Congestion is a mismatch between roadway capacity and demand. In other words, congestion occurs when there are many more drivers attempting to drive a stretch of road than the available capacity of that stretch. Under these conditions, drivers are forced to reduce speed to accommodate a larger number of vehicles.
Urban congestion includes congestion on both highways and local streets. In addition to the number of vehicles (volume), design features on urban area highways such as merging lanes, ramps, grades, interchanges, and reduced visibility around curves contribute to congestion. On local roads and at urban intersections, features such as constricted turns and lane-changing behavior also contribute to congestion as they cause drivers to quickly decrease speed. Driver behavior is further shaped by pedestrian and bicycle traffic on local roads and intersections. Weather, visual distractions, accidents, construction and maintenance, and special events may further affect the smooth flow of vehicles. In most cases, these factors do not operate in isolation; a number of them interact to exacerbate congestion at certain times of the day. Urban chokepoints such as bridges, tunnels (and in some cases border crossings) are a special circumstance where a number of the above-mentioned design and behavioral factors interact to create congestion. In many metropolitan areas, the greatest truck chokepoints are at major freeway interchanges.
Congestion is most costly per mile of road in urban areas, where speed is chronically low and vehicle volumes are the highest. The figure below illustrates per-mile congestion costs (using 2015 data), and shows how costs are highest around urban areas, and lower in rural areas. In other words, annual congestion per mile in cities such as New York, Chicago, and Los Angeles costs at least four times more per mile than congestion in rural areas. This higher congestion cost in cities is a function of higher traffic volumes, and longer periods of congestion which means that when congestion occurs more vehicles are delayed, and more time and economic value are lost.
The immediate consequence of congestion on freight mobility is decreased productivity because congestion reduces the effective capacity of freight movement.”
Regional Differences in Freight Cost of Congestion per mile
In other words, the number of available hours and ability to move goods goes down when congestion goes up. Urban congestion in particular has a disproportionate impact on freight: trucks make up about 8% of urban traffic, but their delays account for $28 billion, or about 18% of the total cost of congestion in the US’s urban areas (Schrank, Eisele, Lomax, & Bak, 2015). For this reason, congestion has been one of the trucking industry’s top 10 concerns for over a decade (Brewster, Giragosian, & Newton, 2015). In 2016, congestion ranked as the 9th most critical issue, above the problem of driver distraction, and immediately below the issues of driver shortages and driver retention (American Transportation Research Institute, 2016).
Decreased freight productivity increases shipping costs, which may be passed on to businesses and consumers. In addition to its negative economic effects, congestion results in increased vehicle emissions, as vehicles move more slowly or idle, decreased air quality as a result of emissions, and decreased quality of life, as a result of both time lost, and air pollution (Barth & Boriboonsomsin, 2009).
The potential solutions to mitigating congestion are as varied as the causes of congestion.
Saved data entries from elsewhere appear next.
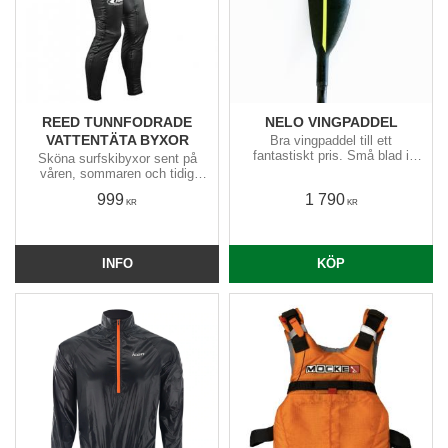
REED TUNNFODRADE
NELO VINGPADDEL
VATTENTÄTA BYXOR
Bra vingpaddel till ett
fantastiskt pris​. Små blad i
Sköna surfskibyxor sent på
tålig plast från Nelo och lätt
våren, sommaren och tidig
kolfiberskaft från Braca.
höst. Förböjda höfter och knän
999
1 790
samt höga i ryggen.
KR
KR
INFO
KÖP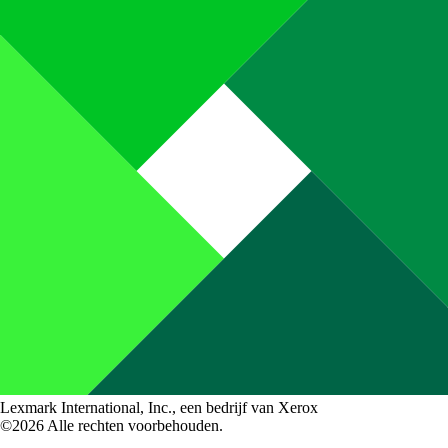
Lexmark International, Inc., een bedrijf van Xerox
©2026 Alle rechten voorbehouden.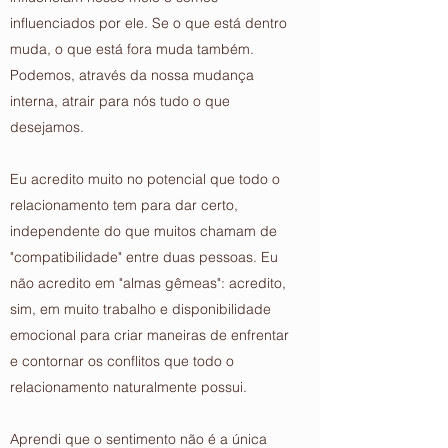
influenciados por ele. Se o que está dentro
muda, o que está fora muda também.
Podemos, através da nossa mudança
interna, atrair para nós tudo o que
desejamos.
Eu acredito muito no potencial que todo o
relacionamento tem para dar certo,
independente do que muitos chamam de
"compatibilidade" entre duas pessoas. Eu
não acredito em "almas gêmeas": acredito,
sim, em muito trabalho e disponibilidade
emocional para criar maneiras de enfrentar
e contornar os conflitos que todo o
relacionamento naturalmente possui.
Aprendi que o sentimento não é a única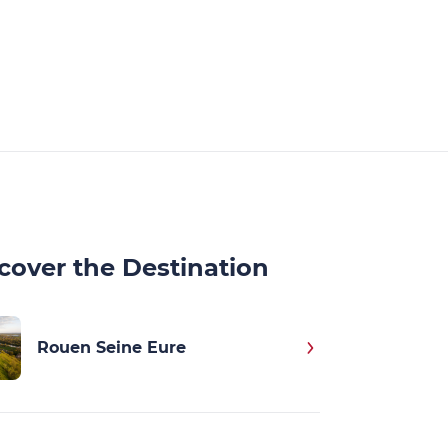
cover the Destination
Rouen Seine Eure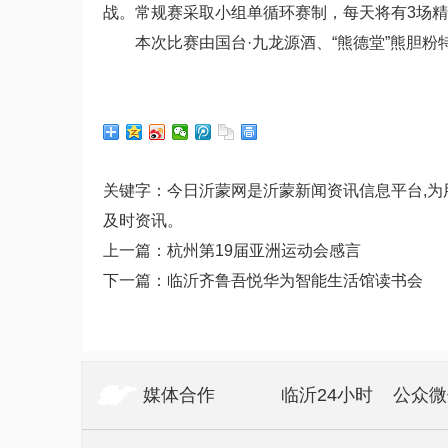
战。常规赛采取小组单循环赛制，每天将有3场精
本次比赛由国台·九龙源酒、“熊德堂”熊胆粉
关键字：今日沂蒙网是沂蒙新闻资讯信息平台,
及时资讯。
上一篇：
杭州第19届亚洲运动会感言
下一篇：
临沂齐鲁吾悦华为智能生活馆读书会
媒体合作
临沂24小时
公众微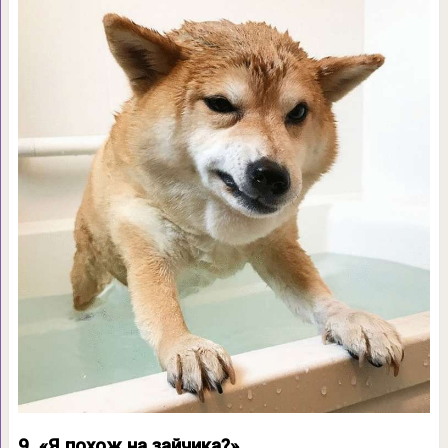
9. «Я похож на зайчика?»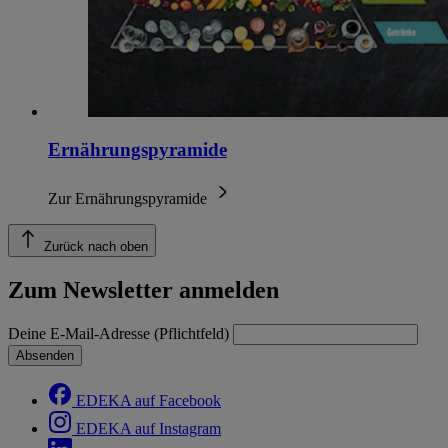
Ernährungspyramide
Zur Ernährungspyramide
Zurück nach oben
Zum Newsletter anmelden
Deine E-Mail-Adresse (Pflichtfeld)
Absenden
EDEKA auf Facebook
EDEKA auf Instagram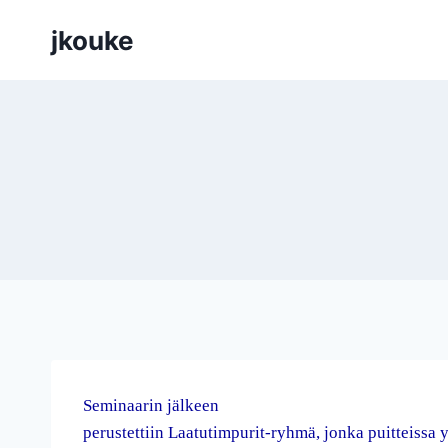
Siirry
jkouke
sisältöön
Seminaarin jälkeen
perustettiin Laatutimpurit-ryhmä, jonka puitteissa y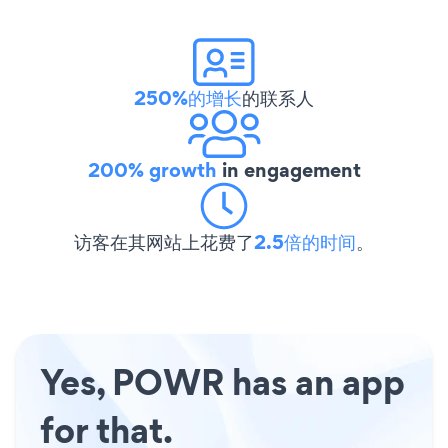
250%的增长
的联系人
200% growth
in engagement
访客在其网站上花费了
2.5倍的时间
。
Yes, POWR has an app
for that.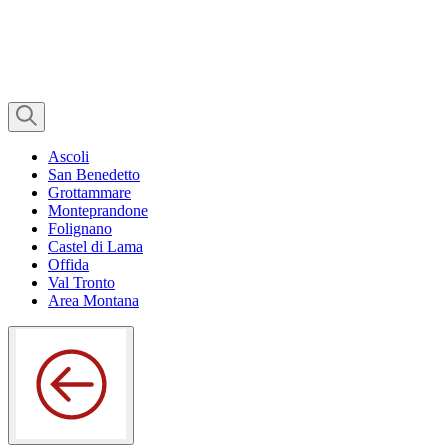
Ascoli
San Benedetto
Grottammare
Monteprandone
Folignano
Castel di Lama
Offida
Val Tronto
Area Montana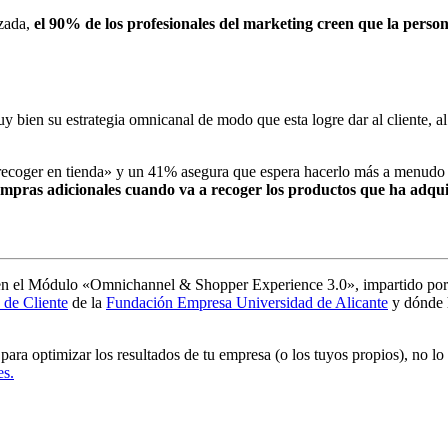
izada,
el 90% de los profesionales del marketing creen que la persona
y bien su estrategia omnicanal de modo que esta logre dar al cliente, a
ecoger en tienda» y un 41% asegura que espera hacerlo más a menudo e
mpras adicionales cuando va a recoger los productos que ha adqui
to en el Módulo «Omnichannel & Shopper Experience 3.0», impartido po
 de Cliente
de la
Fundación Empresa Universidad de Alicante
y dónde h
e para optimizar los resultados de tu empresa (o los tuyos propios), no 
es.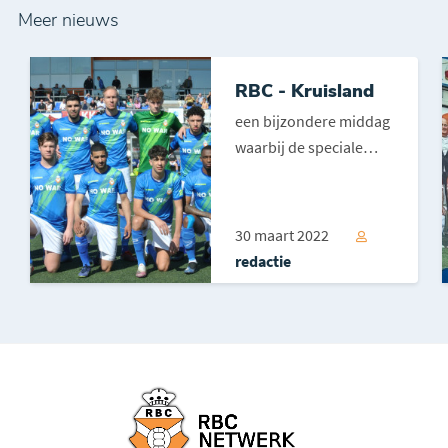
Meer nieuws
RBC - Kruisland
een bijzondere middag
waarbij de speciale
shirts geveild werden
voor het goede doel,
een speciale gast zijn
30 maart 2022
opwachting maakte en
redactie
de 3 punten in
Roosendaal bl...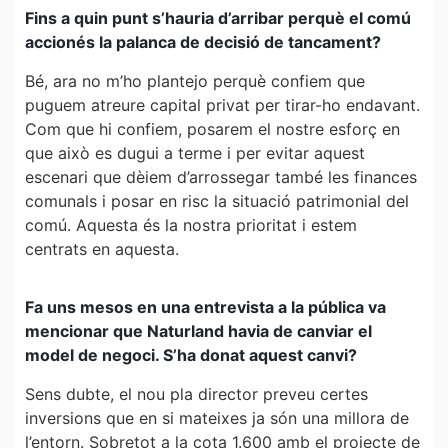
Fins a quin punt s’hauria d’arribar perquè el comú
accionés la palanca de decisió de tancament?
Bé, ara no m’ho plantejo perquè confiem que
puguem atreure capital privat per tirar-ho endavant.
Com que hi confiem, posarem el nostre esforç en
que això es dugui a terme i per evitar aquest
escenari que dèiem d’arrossegar també les finances
comunals i posar en risc la situació patrimonial del
comú. Aquesta és la nostra prioritat i estem
centrats en aquesta.
Fa uns mesos en una entrevista a la pública va
mencionar que Naturland havia de canviar el
model de negoci. S’ha donat aquest canvi?
Sens dubte, el nou pla director preveu certes
inversions que en si mateixes ja són una millora de
l’entorn. Sobretot a la cota 1.600 amb el projecte de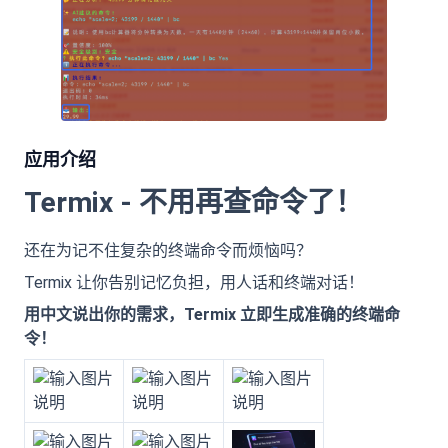
应用介绍
Termix - 不用再查命令了！
还在为记不住复杂的终端命令而烦恼吗？
Termix 让你告别记忆负担，用人话和终端对话！
用中文说出你的需求，Termix 立即生成准确的终端命
令！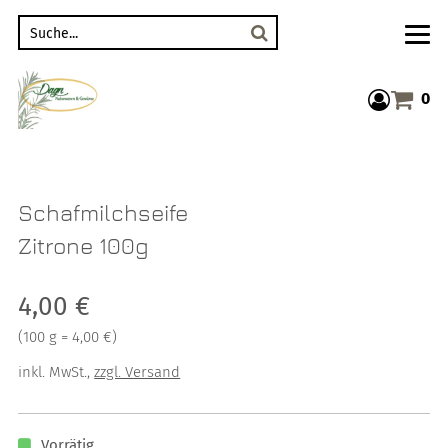
Suche
0
Warenkor
Schafmilchseife
Zitrone 100g
Verkaufspreis: 4,00 €
4,00 €
Preis pro 100 g = 4,00 €
(
100 g = 4,00 €
)
inkl. MwSt.
,
zzgl. Versand
Vorrätig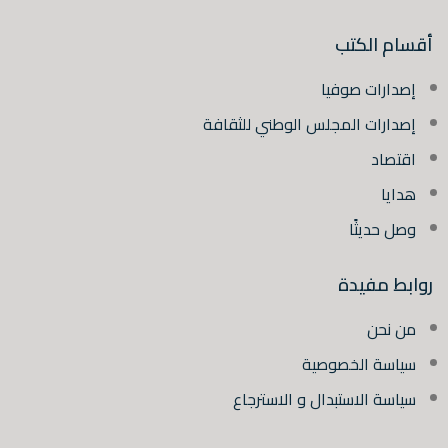
أقسام الكتب
إصدارات صوفيا
إصدارات المجلس الوطني للثقافة
اقتصاد
هدايا
وصل حديثًا
روابط مفيدة
من نحن
سياسة الخصوصية
سياسة الاستبدال و الاسترجاع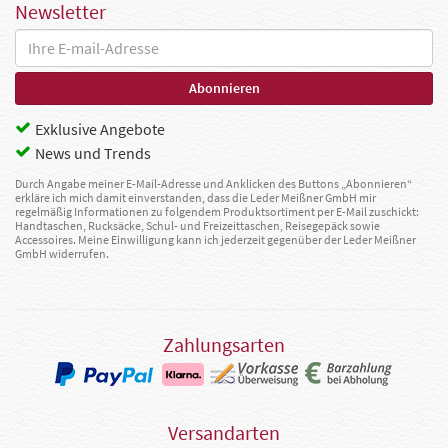
Newsletter
Exklusive Angebote
News und Trends
Durch Angabe meiner E-Mail-Adresse und Anklicken des Buttons „Abonnieren“
erkläre ich mich damit einverstanden, dass die Leder Meißner GmbH mir
regelmäßig Informationen zu folgendem Produktsortiment per E-Mail zuschickt:
Handtaschen, Rucksäcke, Schul- und Freizeittaschen, Reisegepäck sowie
Accessoires. Meine Einwilligung kann ich jederzeit gegenüber der Leder Meißner
GmbH widerrufen.
Zahlungsarten
Versandarten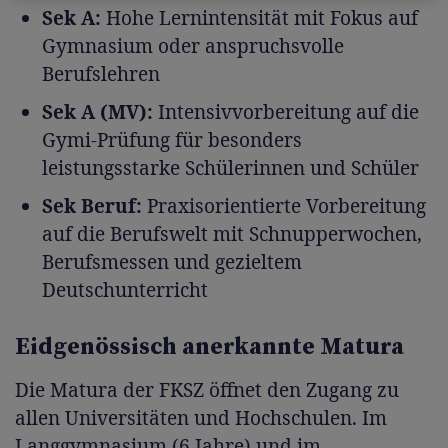
Sek A:
Hohe Lernintensität mit Fokus auf
Gymnasium oder anspruchsvolle
Berufslehren
Sek A (MV):
Intensivvorbereitung auf die
Gymi-Prüfung für besonders
leistungsstarke Schülerinnen und Schüler
Sek Beruf:
Praxisorientierte Vorbereitung
auf die Berufswelt mit Schnupperwochen,
Berufsmessen und gezieltem
Deutschunterricht
Eidgenössisch anerkannte Matura
Die Matura der FKSZ öffnet den Zugang zu
allen Universitäten und Hochschulen. Im
Langgymnasium (6 Jahre) und im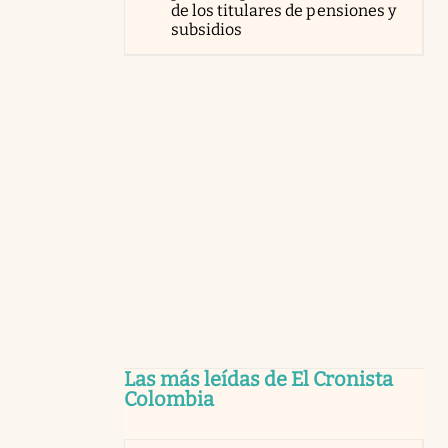
de los titulares de pensiones y
subsidios
Las más leídas de El Cronista
Colombia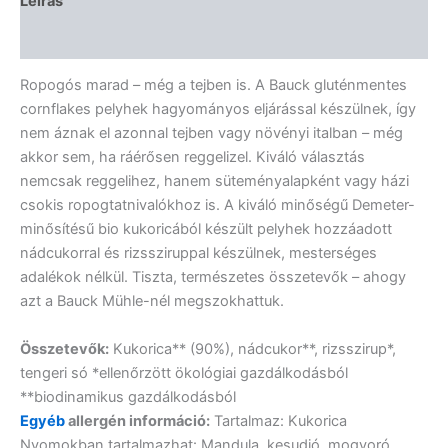
Leírás
Vélemények (0)
Ropogós marad – még a tejben is. A Bauck gluténmentes
cornflakes pelyhek hagyományos eljárással készülnek, így
nem áznak el azonnal tejben vagy növényi italban – még
akkor sem, ha ráérősen reggelizel. Kiváló választás
nemcsak reggelihez, hanem süteményalapként vagy házi
csokis ropogtatnivalókhoz is. A kiváló minőségű Demeter-
minősítésű bio kukoricából készült pelyhek hozzáadott
nádcukorral és rizssziruppal készülnek, mesterséges
adalékok nélkül. Tiszta, természetes összetevők – ahogy
azt a Bauck Mühle-nél megszokhattuk.
Összetevők:
Kukorica** (90%), nádcukor**, rizsszirup*,
tengeri só *ellenőrzött ökológiai gazdálkodásból
**biodinamikus gazdálkodásból
Egyéb
allergén információ:
Tartalmaz: Kukorica
Nyomokban tartalmazhat: Mandula, kesudió, mogyoró,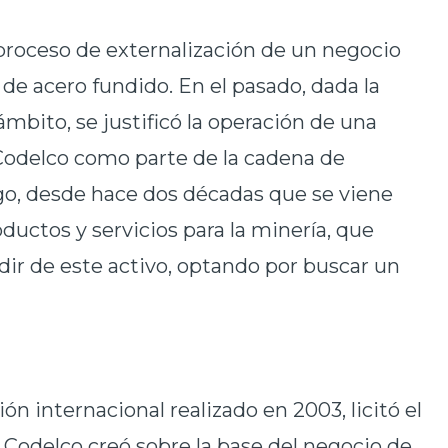
roceso de externalización de un negocio
 de acero fundido. En el pasado, dada la
mbito, se justificó la operación de una
 Codelco como parte de la cadena de
o, desde hace dos décadas que se viene
uctos y servicios para la minería, que
dir de este activo, optando por buscar un
ón internacional realizado en 2003, licitó el
Codelco creó sobre la base del negocio de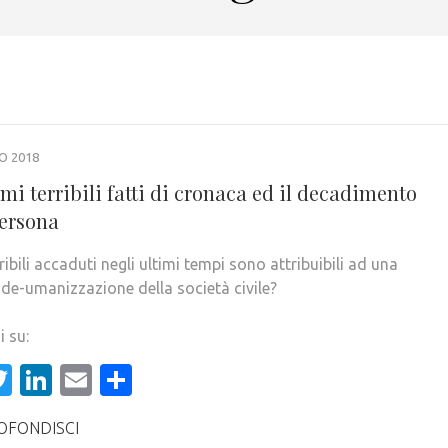
O 2018
imi terribili fatti di cronaca ed il decadimento
persona
erribili accaduti negli ultimi tempi sono attribuibili ad una
 de-umanizzazione della società civile?
i su:
acebook
Twitter
LinkedIn
Email
Condividi
OFONDISCI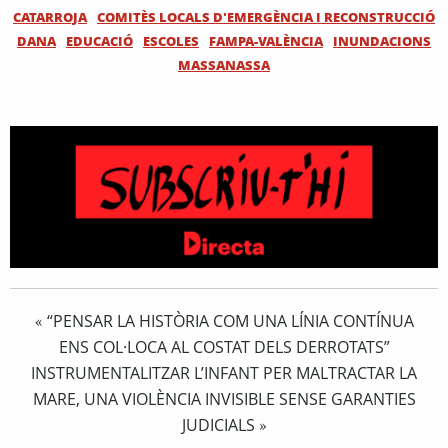
CATARROJA
COMITÈS LOCALS D'EMERGÈNCIA I RECONSTRUCCIÓ
DANA
EDUCACIÓ
ESCOLES
FAMPA-VALÈNCIA
INUNDACIONS
MASSANASSA
“PENSAR LA HISTÒRIA COM UNA LÍNIA CONTÍNUA
«
ENS COL·LOCA AL COSTAT DELS DERROTATS”
INSTRUMENTALITZAR L’INFANT PER MALTRACTAR LA
MARE, UNA VIOLÈNCIA INVISIBLE SENSE GARANTIES
JUDICIALS
»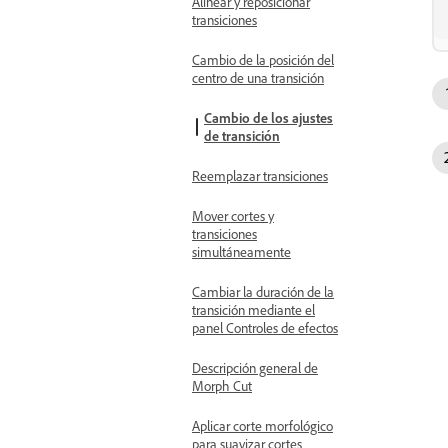
Alinear y reposicionar
transiciones
Cambio de la posición del
centro de una transición
Cambio de los ajustes
de transición
Reemplazar transiciones
Mover cortes y
transiciones
simultáneamente
Cambiar la duración de la
transición mediante el
panel Controles de efectos
Descripción general de
Morph Cut
Aplicar corte morfológico
para suavizar cortes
Rather than require capacity addition, many emerging data-driven solutions focus on equilibration, i.e. matching the demand for driving to effective capacity across space and time. All solutions to congestion will nonetheless have the following in common – they must examine the behavioral and structural factors contributing to congestion, and be designed to address the precise locations and regions that experience the most congestion. While such analyses have become routine for highways and major corridors, few studies look at congestion patterns in urban and downtown cores. Detailed truck observability is still a gap.